** ENTRIES PROVIDED **

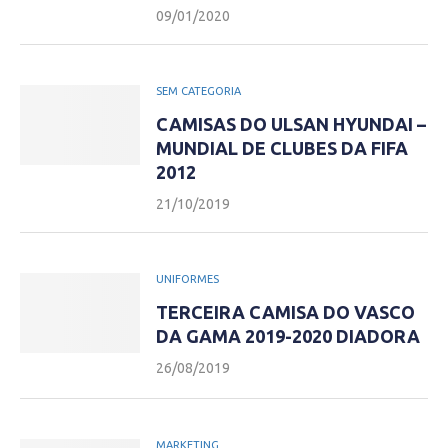
09/01/2020
SEM CATEGORIA
CAMISAS DO ULSAN HYUNDAI –
MUNDIAL DE CLUBES DA FIFA
2012
21/10/2019
UNIFORMES
TERCEIRA CAMISA DO VASCO
DA GAMA 2019-2020 DIADORA
26/08/2019
MARKETING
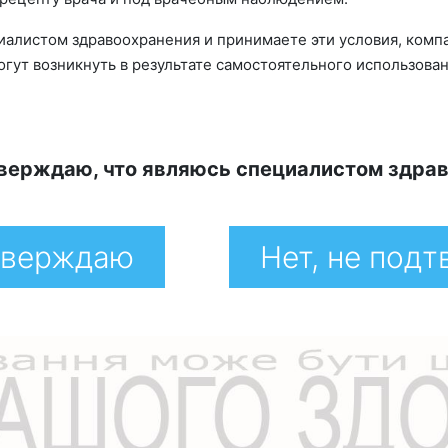
циалистом здравоохранения и принимаете эти условия, компа
гут возникнуть в результате самостоятельного использов
верждаю, что являюсь специалистом здра
тверждаю
Нет, не под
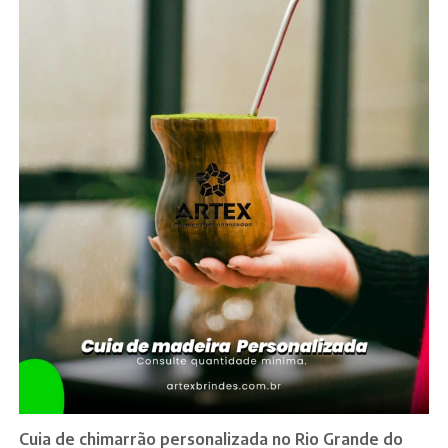
Cuia de chimarrão personalizada no Rio Grande do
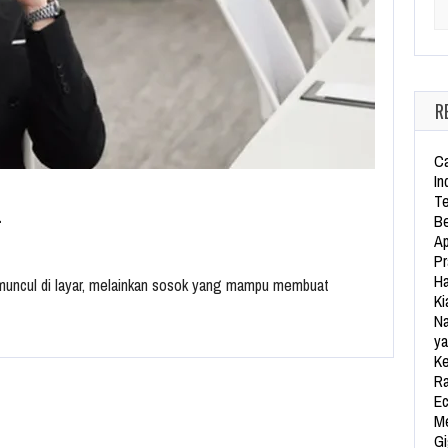
Se
R
Ca
In
Te
…
Be
Ap
Pr
Ha
muncul di layar, melainkan sosok yang mampu membuat
Ki
Na
ya
Ke
Ra
Ec
Me
Gi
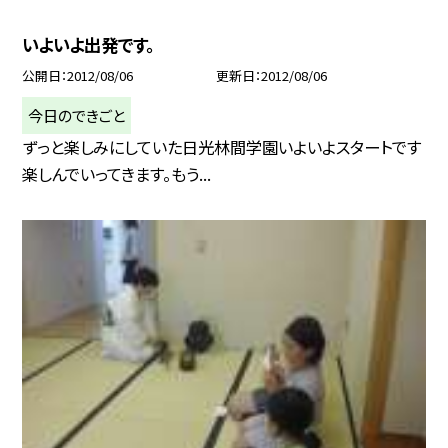
いよいよ出発です。
公開日
2012/08/06
更新日
2012/08/06
今日のできごと
ずっと楽しみにしていた日光林間学園いよいよスタートです
楽しんでいってきます。もう...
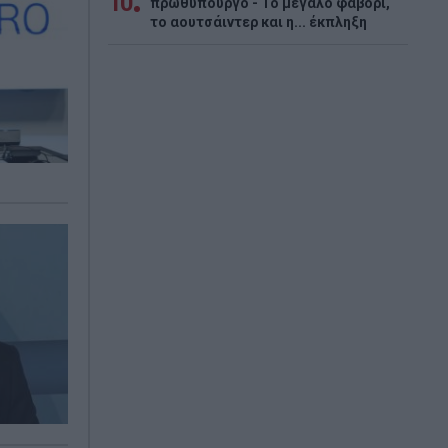
10
πρωθυπουργό - Το μεγάλο φαβορί,
το αουτσάιντερ και η... έκπληξη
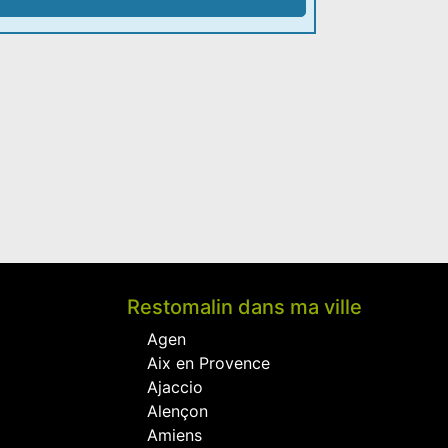
Restomalin dans ma ville
Agen
Aix en Provence
Ajaccio
Alençon
Amiens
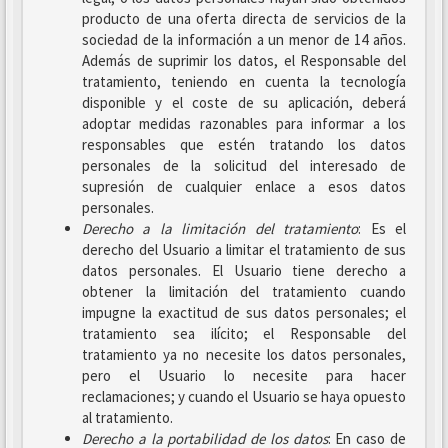
producto de una oferta directa de servicios de la
sociedad de la información a un menor de 14 años.
Además de suprimir los datos, el Responsable del
tratamiento, teniendo en cuenta la tecnología
disponible y el coste de su aplicación, deberá
adoptar medidas razonables para informar a los
responsables que estén tratando los datos
personales de la solicitud del interesado de
supresión de cualquier enlace a esos datos
personales.
Derecho a la limitación del tratamiento
: Es el
derecho del Usuario a limitar el tratamiento de sus
datos personales. El Usuario tiene derecho a
obtener la limitación del tratamiento cuando
impugne la exactitud de sus datos personales; el
tratamiento sea ilícito; el Responsable del
tratamiento ya no necesite los datos personales,
pero el Usuario lo necesite para hacer
reclamaciones; y cuando el Usuario se haya opuesto
al tratamiento.
Derecho a la portabilidad de los datos
: En caso de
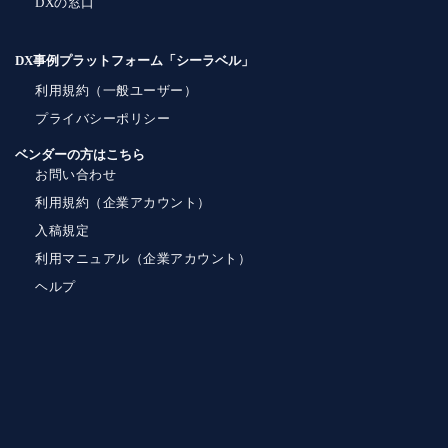
DXの窓口
DX事例プラットフォーム「シーラベル」
利用規約（一般ユーザー）
プライバシーポリシー
ベンダーの方はこちら
お問い合わせ
利用規約（企業アカウント）
入稿規定
利用マニュアル（企業アカウント）
ヘルプ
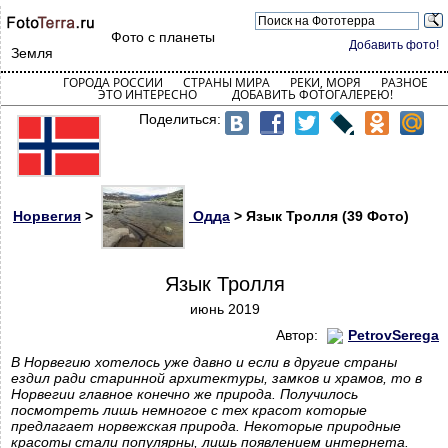
Фото с планеты
Добавить фото!
Земля
ГОРОДА РОССИИ
СТРАНЫ МИРА
РЕКИ, МОРЯ
РАЗНОЕ
ЭТО ИНТЕРЕСНО
ДОБАВИТЬ ФОТОГАЛЕРЕЮ!
Поделиться:
Норвегия
>
Одда
> Язык Тролля (39 Фото)
Язык Тролля
июнь 2019
Автор:
PetrovSerega
В Норвегию хотелось уже давно и если в другие страны
ездил ради старинной архитектуры, замков и храмов, то в
Норвегии главное конечно же природа. Получилось
посмотреть лишь немногое с тех красот которые
предлагает норвежская природа. Некоторые природные
красоты стали популярны, лишь появлением интернета.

** TASK DESCRIPTION **
Go through the listing above and return each line where the word "datos" occurs.

** WRITTEN SOLUTION **
Además de suprimir los datos, el Responsable del
responsables que estén tratando los datos
supresión de cualquier enlace a esos datos
datos personales. El Usuario tiene derecho a
impugne la exactitud de sus datos personales; el
tratamiento ya no necesite los datos personales,
Derecho a la portabilidad de los datos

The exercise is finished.